Three cheers for Zuckerberg!
Good news and the gender pay gap rarely go hand in hand. But in a break from the norm, there’s finally a slice of the good news pie for women, equality and the pay gap, and it’s all thanks to the folks at Facebook.
Ahead of Equal Pay Day in America, which lands on April 12, Facebook’s ‘VP of people’ Lori Matloff Goler has announced that the company has eliminated the pay gap between its male and female workers.
That’s right, men and women with the same skills and level of experience at Facebook get paid the same amount of money. Not 78 cents for women to every dollar men get (the average rate of pay disparity in the States).
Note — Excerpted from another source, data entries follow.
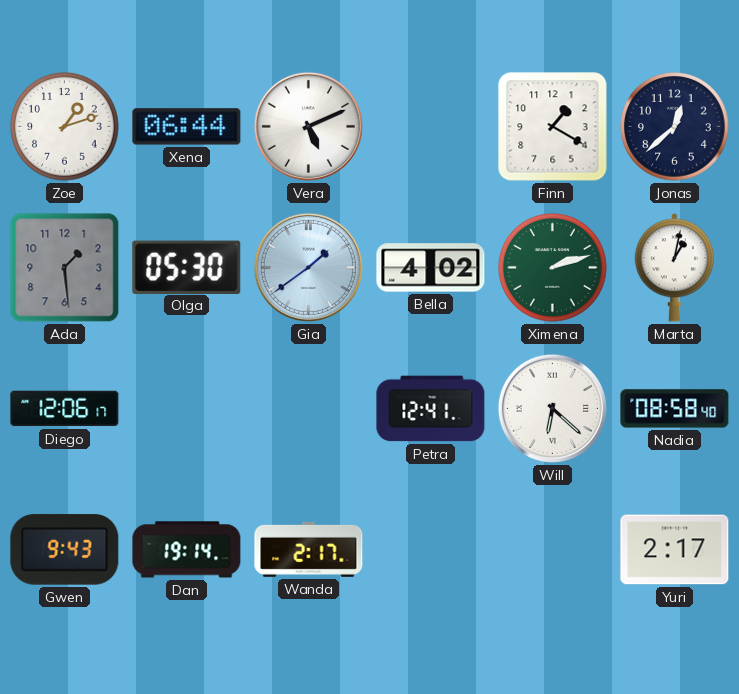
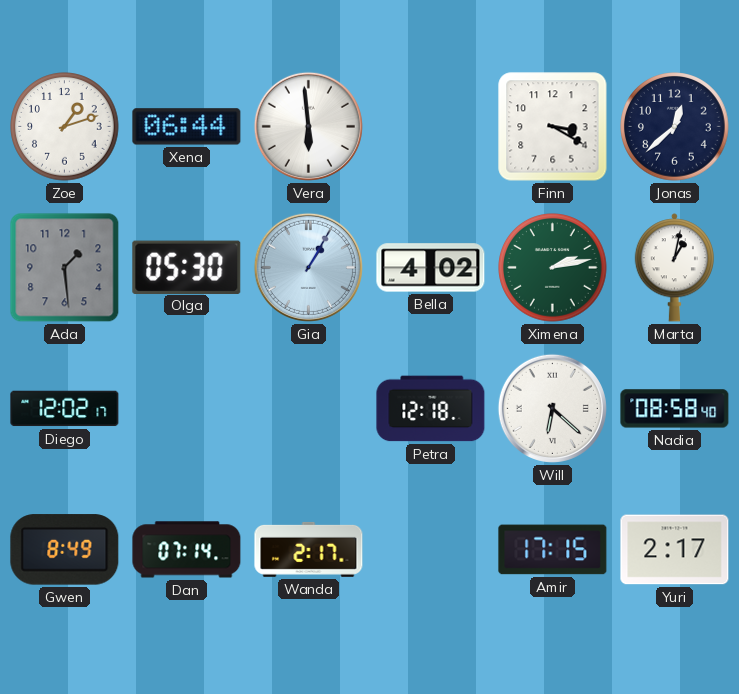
Vera: 5:11 -> 5:59
Finn: 1:20 -> 3:20
Gia: 1:39 -> 1:05
Ximena: 2:12 -> 2:13
Diego: 12:06 -> 12:02
Petra: 12:41 -> 12:18
Gwen: 9:43 -> 8:49
Dan: 19:14 -> 07:14
Amir: none -> 17:15
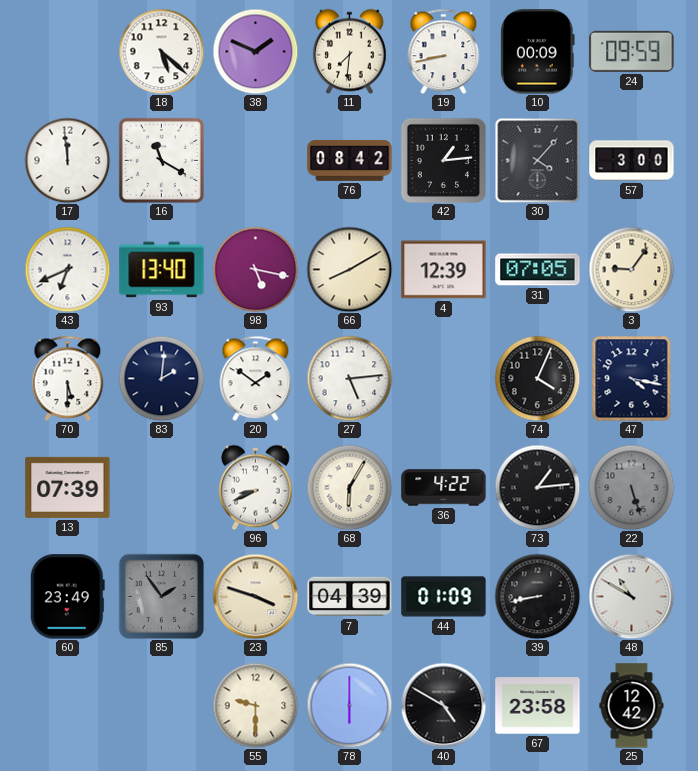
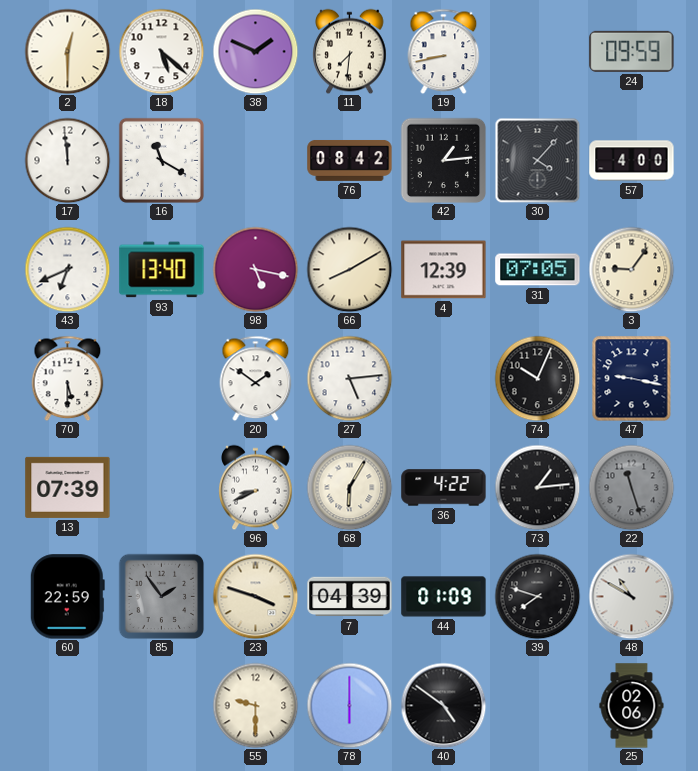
2: none -> 12:30
10: 00:09 -> none
57: 3:00 -> 4:00
83: 2:01 -> none
74: 4:04 -> 10:04
47: 4:17 -> 9:17
22: 5:27 -> 11:27
60: 23:49 -> 22:59
39: 8:43 -> 7:48
40: 4:50 -> 4:51
67: 23:58 -> none
25: 12:42 -> 02:06
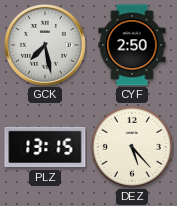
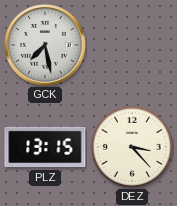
CYF: 2:50 -> none
DEZ: 5:23 -> 3:23
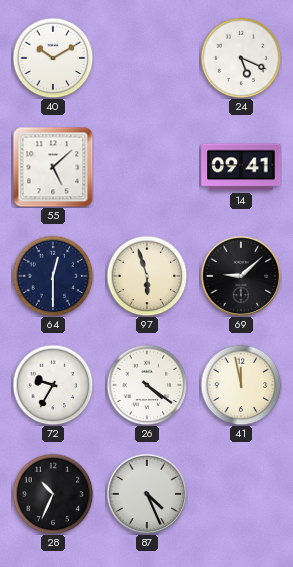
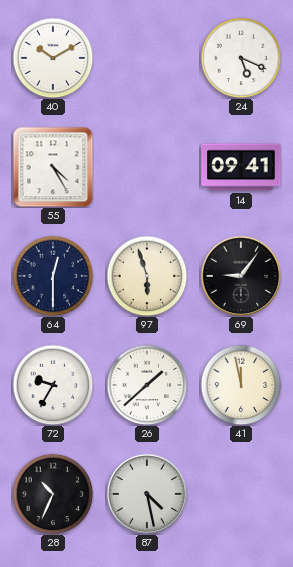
55: 5:08 -> 4:25
69: 9:08 -> 9:06
26: 4:21 -> 1:38
87: 4:26 -> 4:28
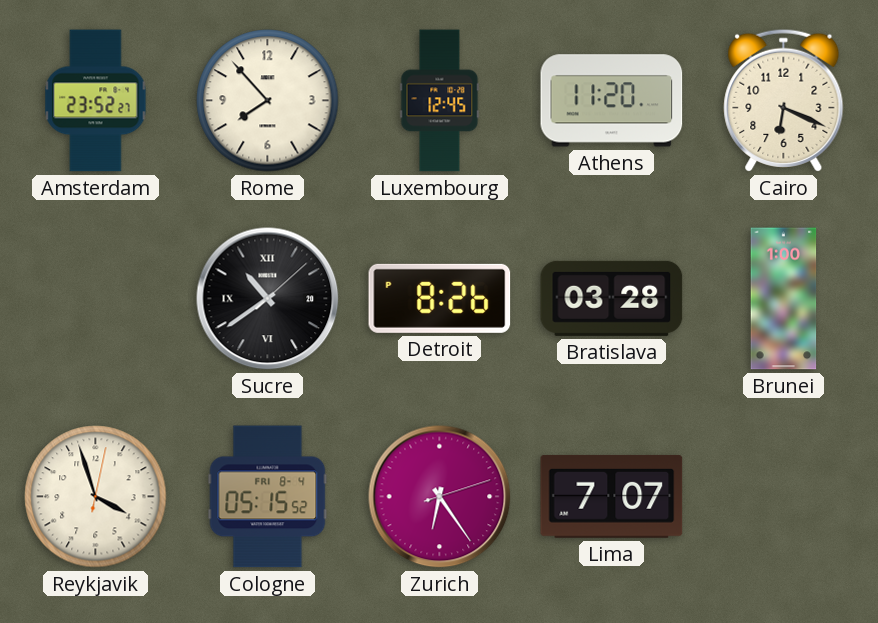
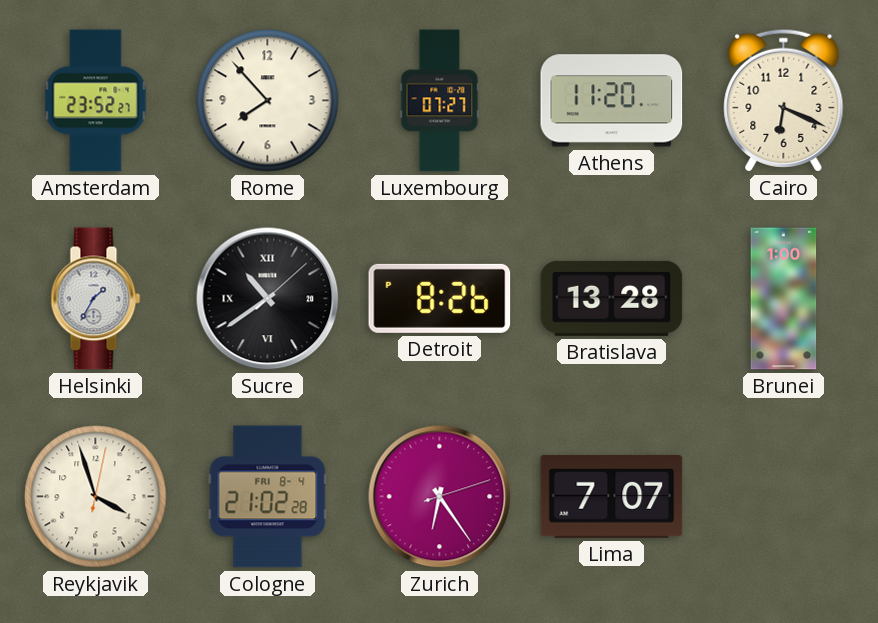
Luxembourg: 12:45 -> 07:27
Helsinki: none -> 1:35
Bratislava: 03:28 -> 13:28
Cologne: 05:15 -> 21:02
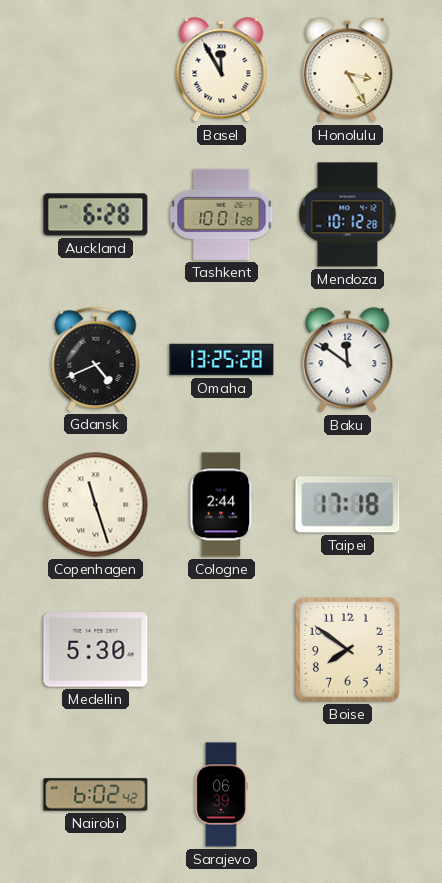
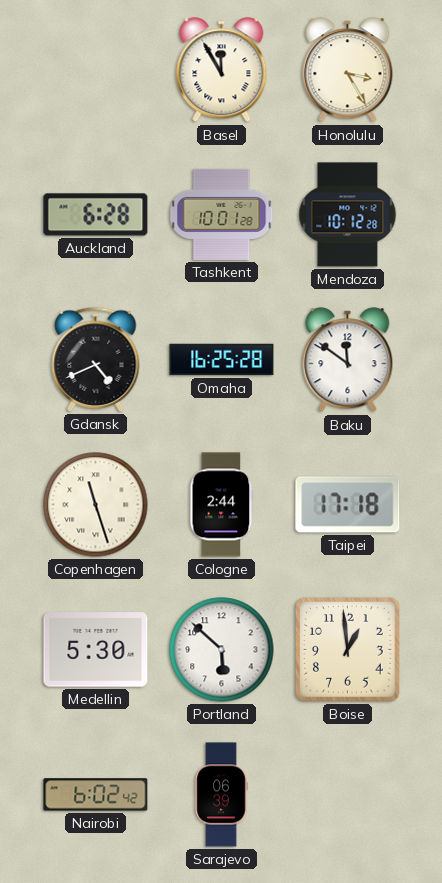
Omaha: 13:25 -> 16:25
Portland: none -> 5:52
Boise: 7:51 -> 12:59
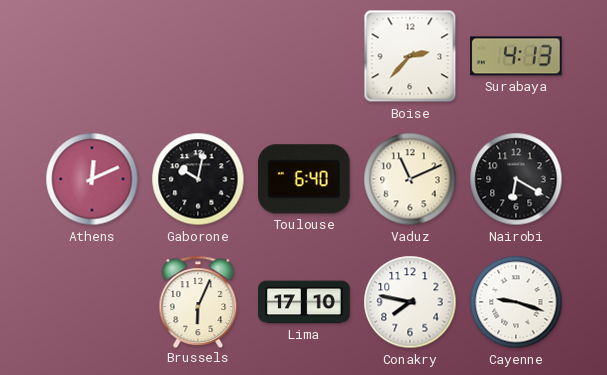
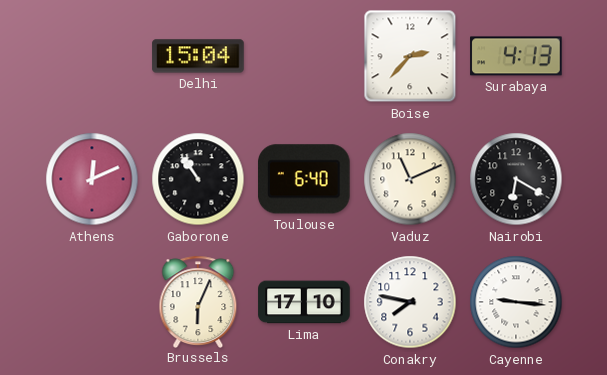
Delhi: none -> 15:04
Gaborone: 10:02 -> 10:54
Cayenne: 9:18 -> 9:16
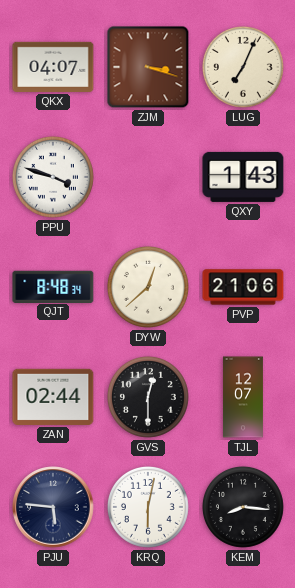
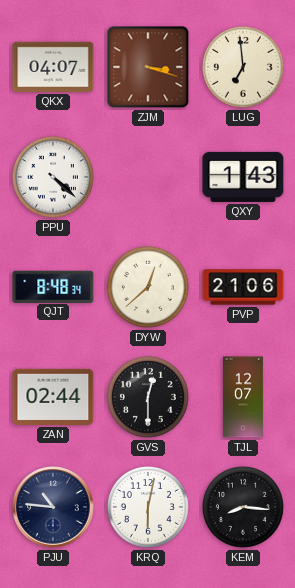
LUG: 7:04 -> 6:59
PPU: 3:48 -> 4:22
PJU: 5:46 -> 10:46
The same.
Bravo Mark Zuckerberg!
Announcing the news via a Facebook post, Lori writes:
‘Tomorrow is Equal Pay Day – a date, April 12th, chosen to mark how much further into the new year women have to work to earn the same amount as men. It’s a great awareness-raising moment. At Facebook, though, we think about equal pay year-round.
‘We regularly review our compensation practices to ensure pay equity, and have so for many years. We complete thorough statistical analyses to compare the compensation of men and women performing similar work. I’m proud to share that at Facebook, men and women earn the same.
‘At Facebook we value those who bring varying perspectives, for many reasons, including background, community, culture, race, ethnicity – and gender. We call this cognitive diversity, and we want more of it. It propels our mission: to make the world more open and connected.
‘There’s always more work to be done, of course. But we’re proud to be a leader in pay equality, and look forward to a time when we don’t even need to call it out.’
Facebook aren’t the only company to announce this kind of good news, either. In groundbreaking fashion, Intel confirmed earlier this year that they’ve also closed the gender pay gap between male and female staff, while Microsoft and Apple both claim to be very nearly there too.
It seems Silicon Valley really is paving the way for the rest of the world to follow.
The news follows some rather depressing UK statistics however, which revealed last month that in an analysis of data released by the Office for National Statistics, the average woman is likely to earn £300,000 less than her male counterparts over the course of her working life.
Ready to change track for a career in tech then? We’re right with you, Silicon Valley here we come!